- _Given records_:
◇ ◇ ◇
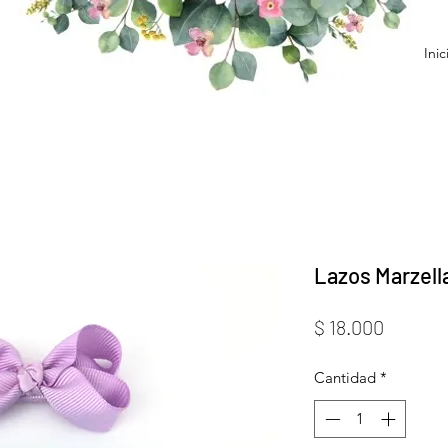
Inic
Lazos Marzell
Precio
$ 18.000
Cantidad
*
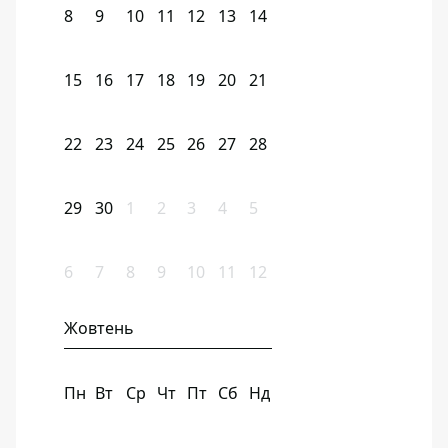
8
9
10
11
12
13
14
15
16
17
18
19
20
21
22
23
24
25
26
27
28
29
30
1
2
3
4
5
6
7
8
9
10
11
12
Жовтень
Пн
Вт
Ср
Чт
Пт
Сб
Нд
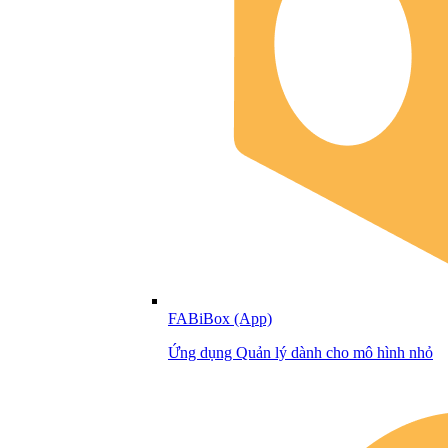
FABiBox (App)
Ứng dụng Quản lý dành cho mô hình nhỏ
◇ ◇ ◇
- _What the exercise asks_: Return every entry of the data above verbatim, with no images included.

- _Finished exercise_:
Inic
Lazos Marzell
Precio
$ 18.000
Cantidad
*
8
9
10
11
12
13
14
15
16
17
18
19
20
21
22
23
24
25
26
27
28
29
30
1
2
3
4
5
6
7
8
9
10
11
12
Жовтень
Пн
Вт
Ср
Чт
Пт
Сб
Нд
FABiBox (App)
Ứng dụng Quản lý dành cho mô hình nhỏ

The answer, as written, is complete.